The renewable and clean energy field is growing at a tremendous rate, said Mozine Lowe, the executive director of the Center for Energy Education.
On Thursday the center hosted high school students from across the region at its Clean Energy High School Career Fair.
“Today is all about introducing our local high school students to renewable and clean energy,” she said.
Counties within the reach of the energy center all have projects in the community. “It is important for students to have the skills, talent and qualifications to take on some of those jobs.”
EDF Renewables, one of the company’s represented at the fair, is offering scholarships and the center is offering an internship program specifically for female students. “There is a lack of diversity and lack of women in the solar industry,” Lowe said. “These companies are providing funds for the center to offer information to these young women about job opportunities. They’re going to be mentors to these young women and will be spending time with them this summer. They’re going to learn about various job opportunities. We hope it will end with them being employed by one of these companies.”

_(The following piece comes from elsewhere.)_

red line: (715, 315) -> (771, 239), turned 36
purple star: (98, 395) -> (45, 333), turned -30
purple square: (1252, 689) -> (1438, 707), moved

Joseph Morris, a Bertie County student, saw the fair as “an opportunity to further our education and give us some options to look at after high school.”
While the junior’s current plans are to enter the criminal justice field, he said, “A lot of things are very convincing here. It’s a lot of opportunities. Coming out here gives me other options to look at.”

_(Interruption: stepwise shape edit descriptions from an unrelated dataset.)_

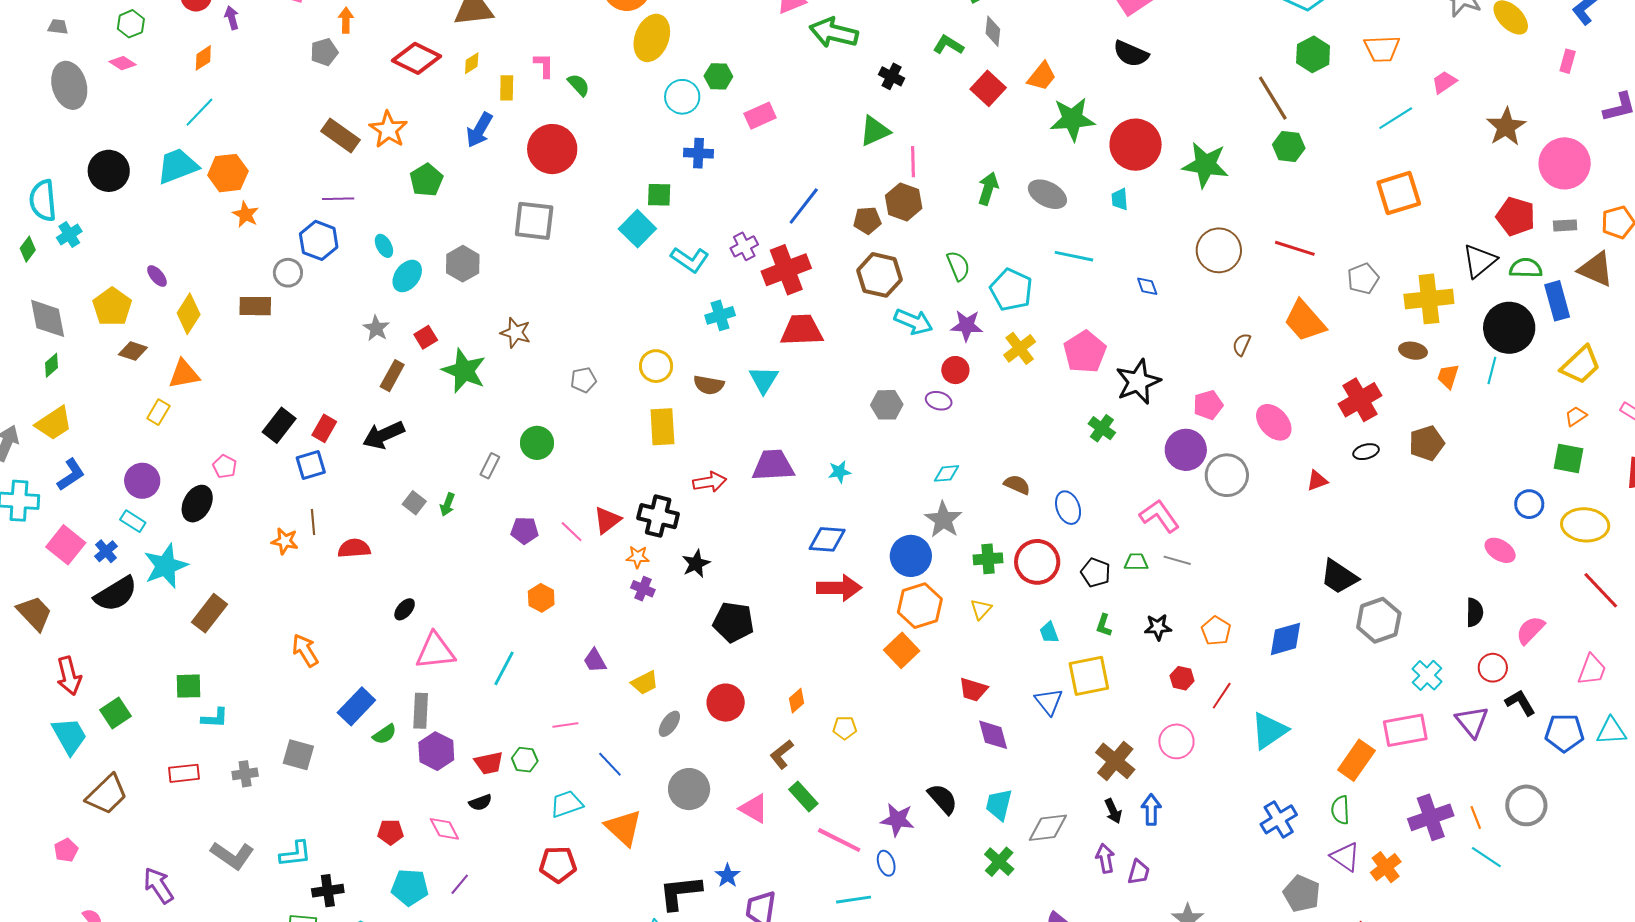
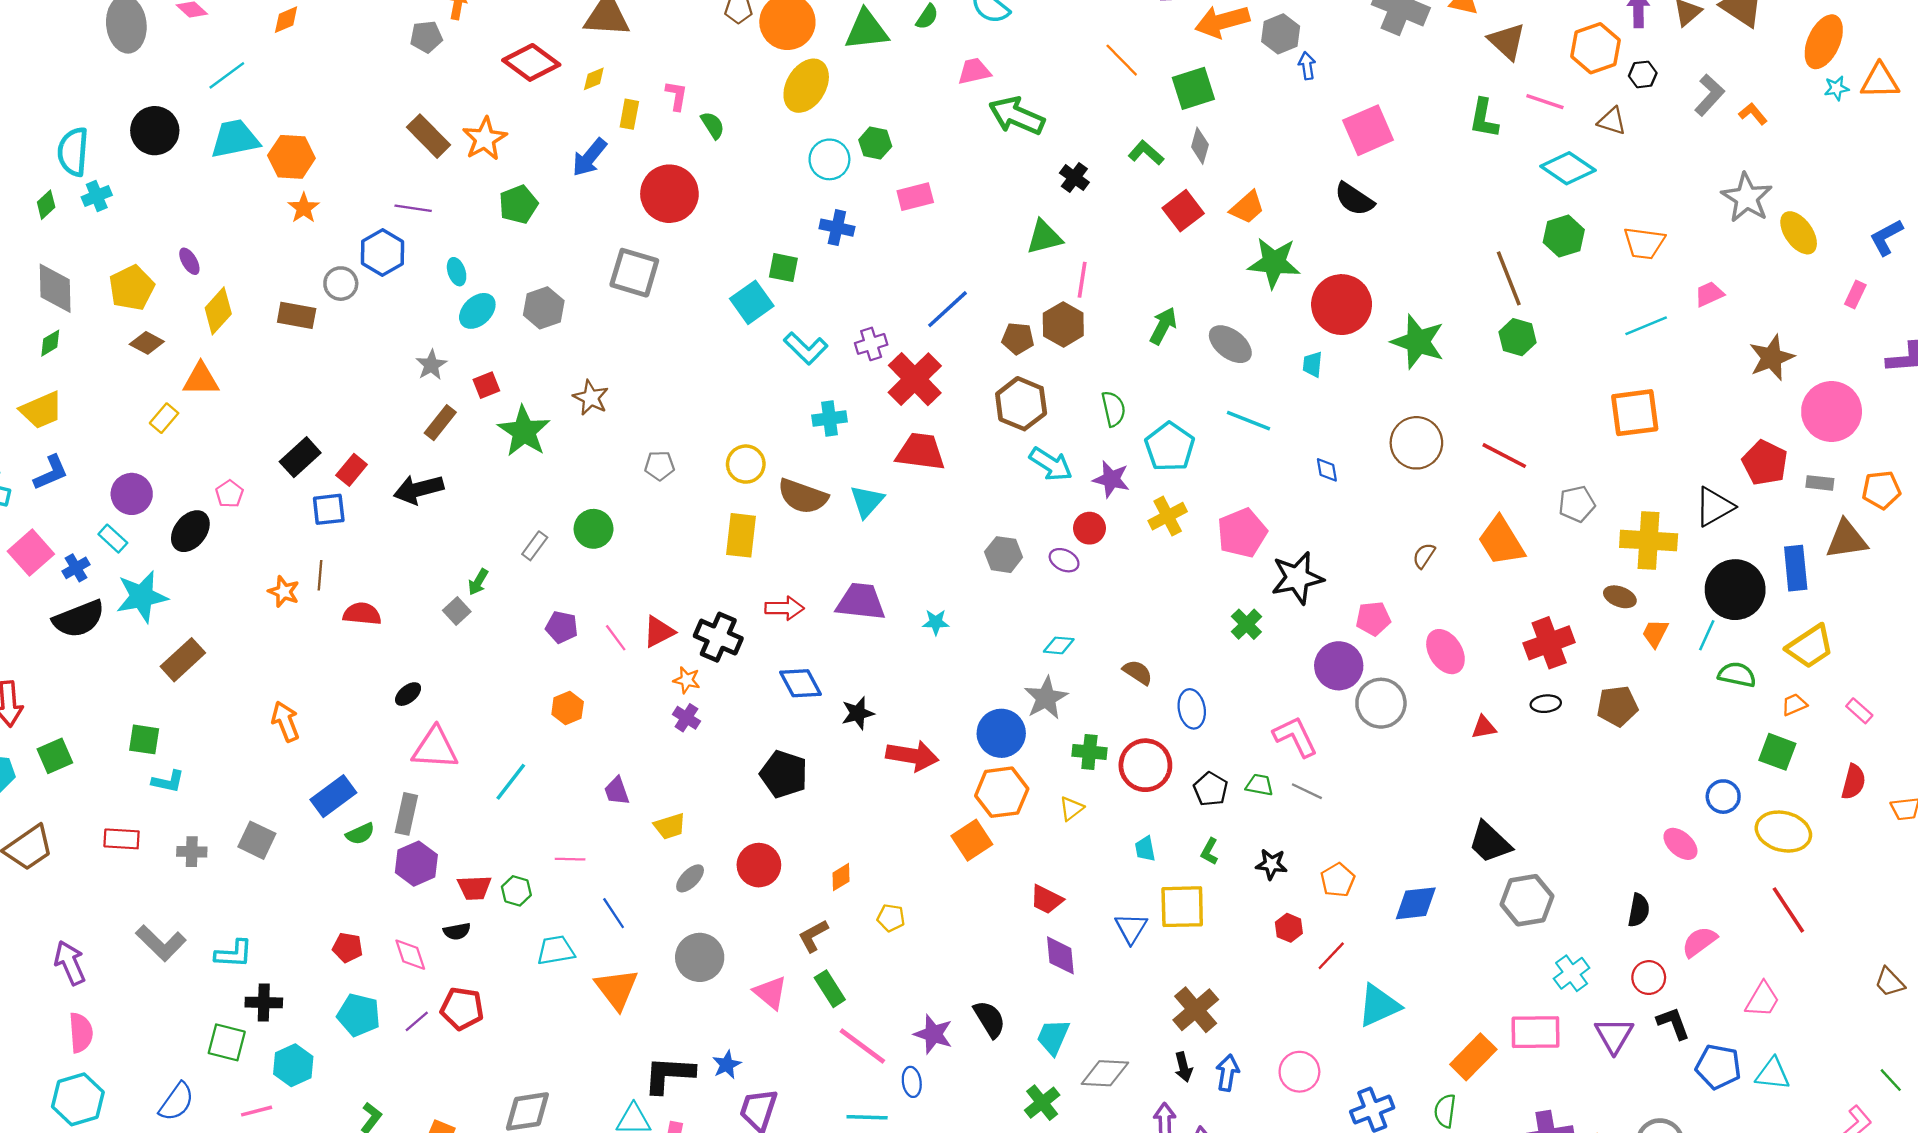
cyan line: (199, 112) -> (227, 75), moved
green semicircle: (1526, 268) -> (1737, 675), moved
brown triangle: (1596, 269) -> (1847, 539), turned -42
red cross: (786, 270) -> (915, 379), turned -33
brown semicircle: (709, 385) -> (803, 496), size x1.4
gray square: (414, 503) -> (457, 611), moved
blue diamond: (827, 539) -> (801, 683), moved, turned 48
black star: (696, 564) -> (858, 713), moved
pink circle: (1176, 741) -> (1299, 1072), moved
red pentagon: (558, 864) -> (462, 1009), moved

Rickey Freeman was one of two representatives of the Sustainable Forestry and Land Retention Project through the Roanoke Center in Rich Square. “We help landowners sustain their properties and maintain it and make it profitable.”
Thirteen counties are now in the project. “It’s growing,” Freeman said. “There are eight of these projects in the United States and we’re fortunate to have one here in North Carolina.”
Freeman said the project came to the fair to show the students there are opportunities within the field.
Gabriel Roberts, of Roanoke Rapids, said he has always had forestry in the back of his mind. “The forestry careers caught my attention,” he said. “I would say it opened my eyes to a new career path. I’ve always had forestry on the backburner. It’s something I thought I might enjoy but now I think I’m really seriously considering it.”
Amanda Mack of EDF said, “It is a field that is continually growing. There’s opportunities where you can become very technical or be there for administrative support. There are opportunities in the field or in the office. There’s people centrally located and there are people that travel to projects.”
She said, “The life cycle of a project is like a big piece of pie with little slices along the way to be able to contribute to renewable energy. You can have a very diverse background and have an opportunity to support the renewable energy field.”